Given that : (i) heat of formation of water = -68.3 kcal (ii) heat of combustion of acetylene = - 310.6 kcal (iii) heat of combustion of ethylene = - 337.2 kcal. Calculate the heat of reaction for the hydrogenation of acetylene at constant volume `(25^(@)C)`.

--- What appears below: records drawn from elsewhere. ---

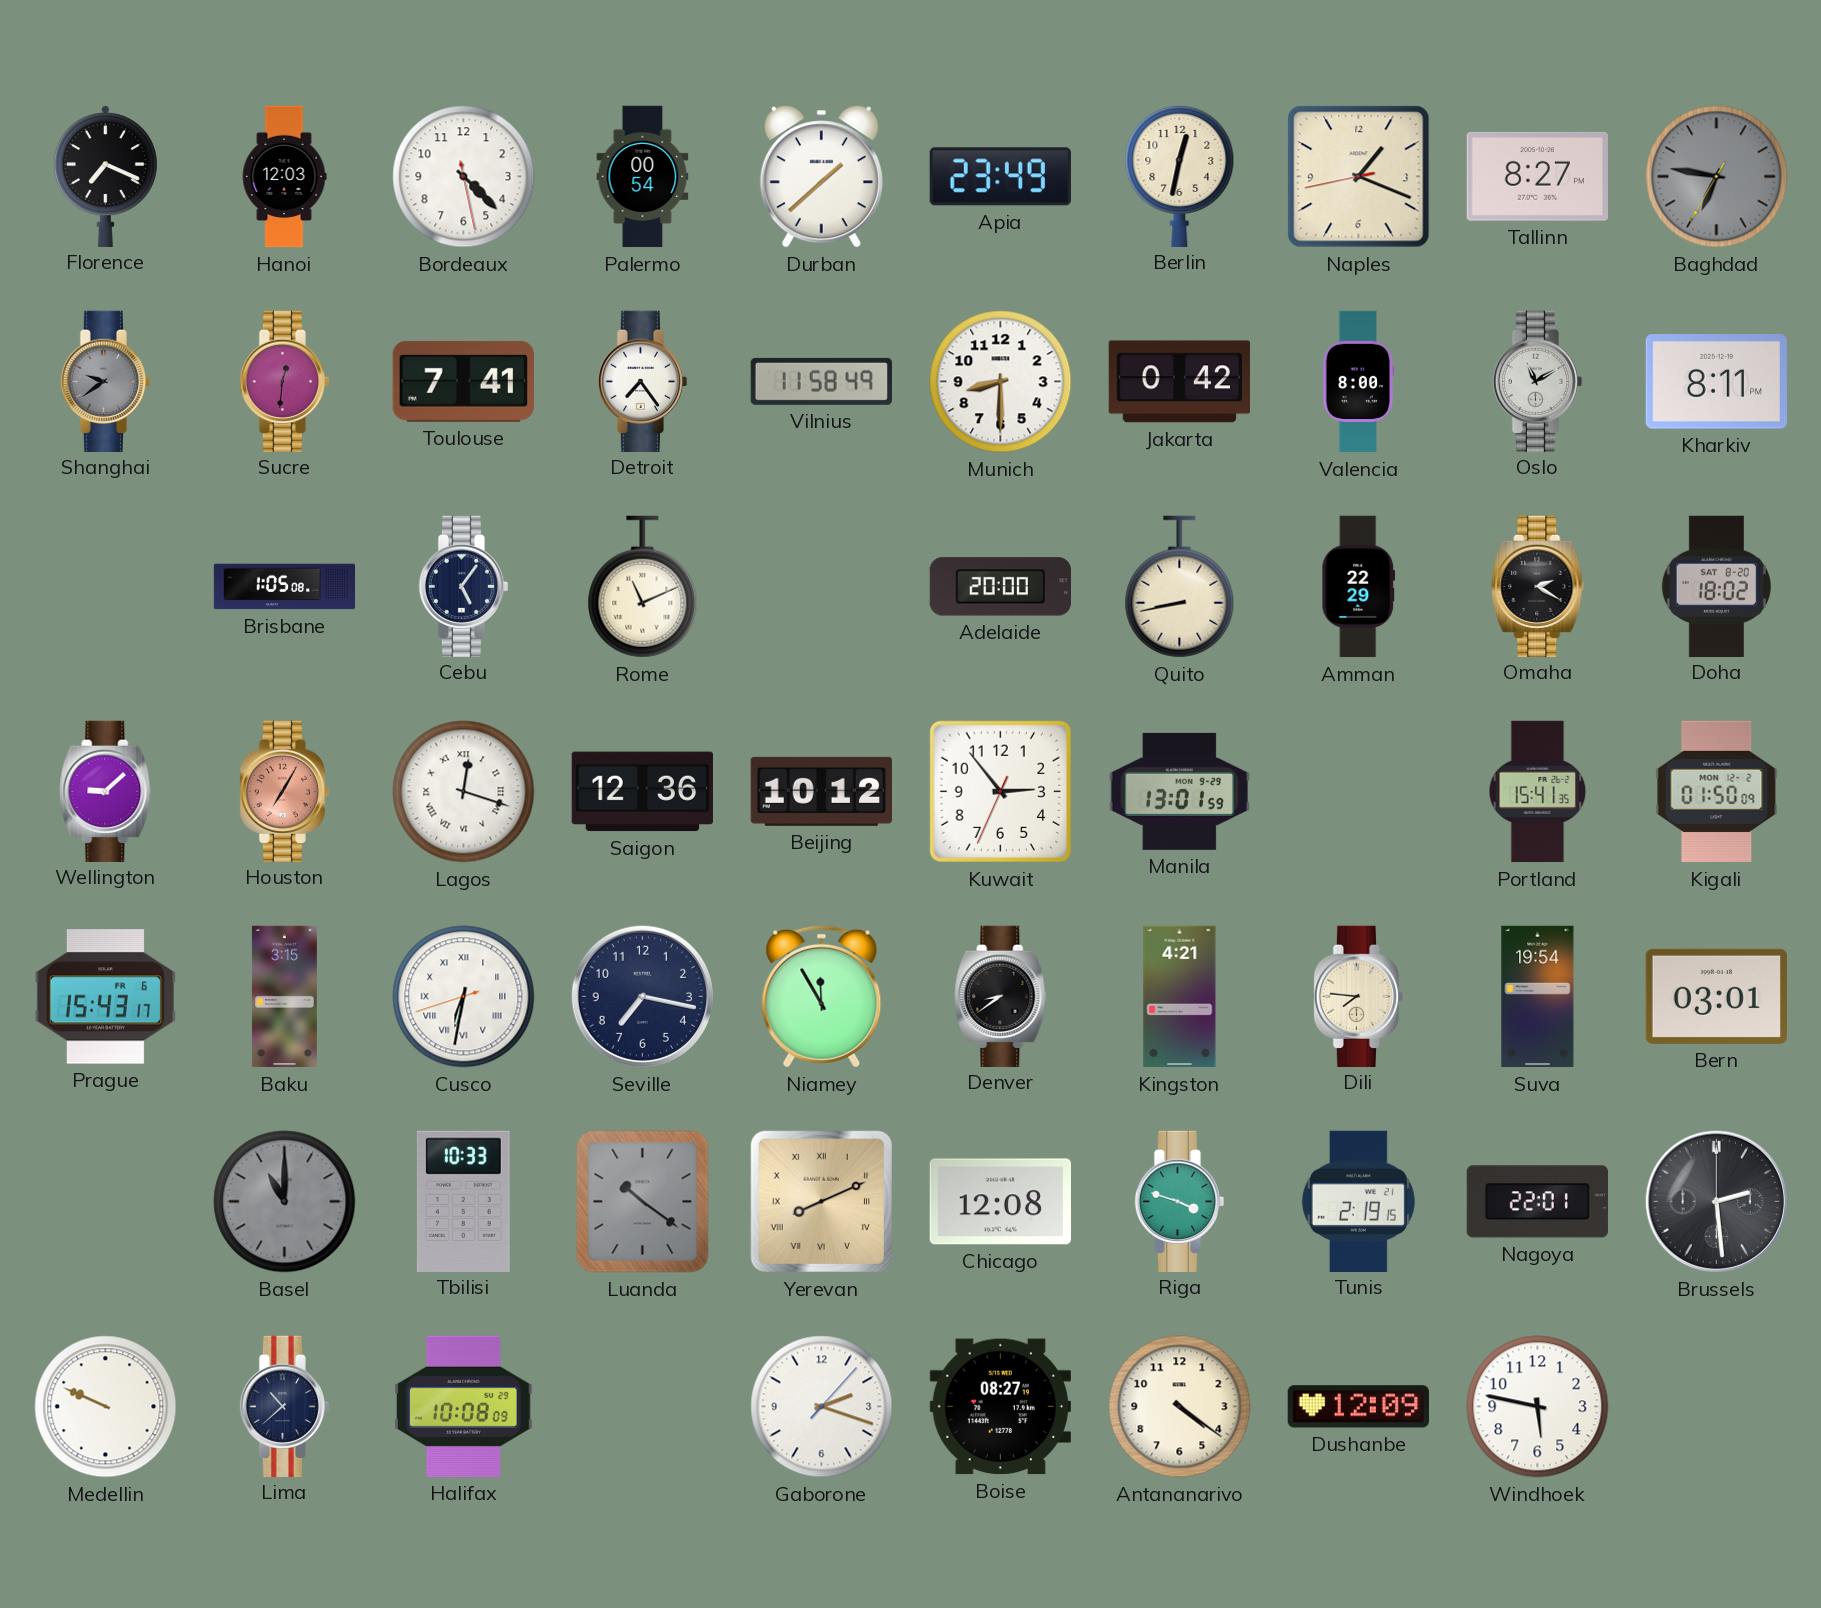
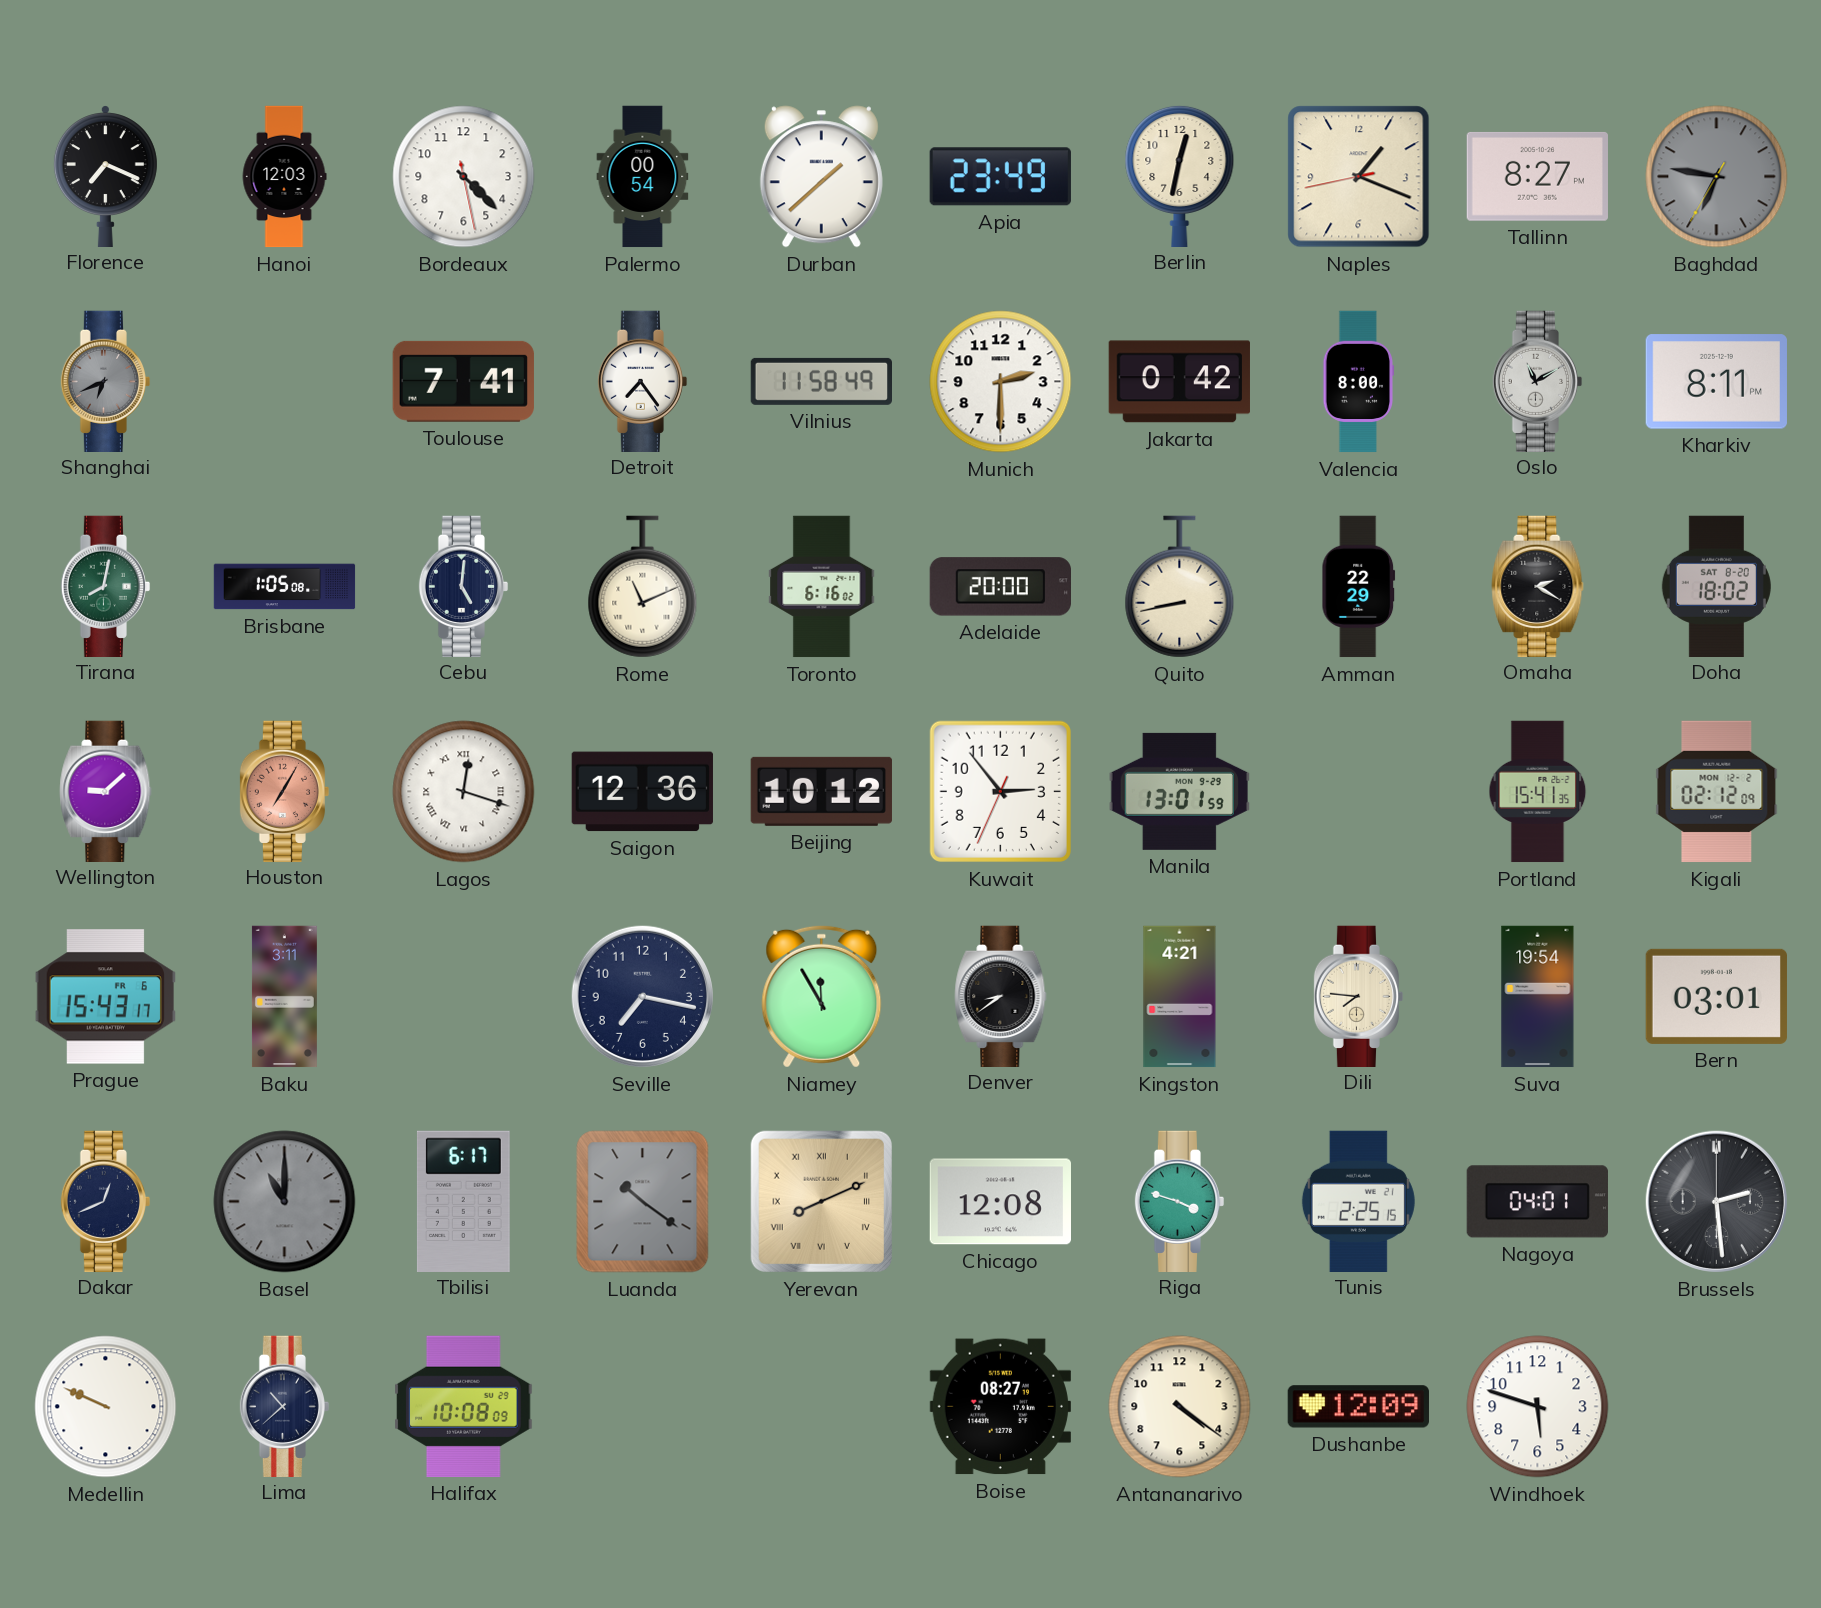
Shanghai: 9:39 -> 6:41
Sucre: 12:31 -> none
Munich: 8:30 -> 2:30
Tirana: none -> 8:02
Cebu: 5:06 -> 5:01
Toronto: none -> 6:16
Kigali: 01:50 -> 02:12
Baku: 3:15 -> 3:11
Cusco: 6:31 -> none
Dakar: none -> 12:41
Tbilisi: 10:33 -> 6:17
Tunis: 2:19 -> 2:25
Nagoya: 22:01 -> 04:01
Gaborone: 2:18 -> none
Windhoek: 5:47 -> 5:48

`H_(2)(g)+(1)/(2)O_(2)(g) to H_(2)O(l) , Delta H^(0)= - 68.3 ` kcal ..(1)
`C_(2)H_(2)(g)+(5)/(2)O_(2)(g) to 2CO_(2)(g)+H_(2)O(l) , Delta H^(0)= -310.6 ` kcal ..(2)
`C_(2)H_(4)(g)+3O_(2)(g) to 2CO_(2)(g)+2H_(2)O(l), Delta H^(0) = - 337.2 ` kcal .. (3)
Subtracting equation (3) from the equation obtained by adding equation (1) and (2), we have `C_(2)H_(2)(g)+H_(2)(g) to C_(2)H_(4)(g), Delta H^(0)= (-68.3-310.6+337.2) " kcal " = -41.7 " kcal "` .. (4)
We know, `Delta h^(0)= Delta U^(0)+Delta nRT`. As per reaction (4), `Delta n= 1 - (1+1)+- 1`. Given, T= 273+25 = 298 K.
`therefore - 41.7xx10^(3) " cal " = Delta U^(0)- Rxx 298 K`
`= Delta U^(0) -1.987xx298 ` cal
`therefore Delta U^(0)= -41.10` kcal.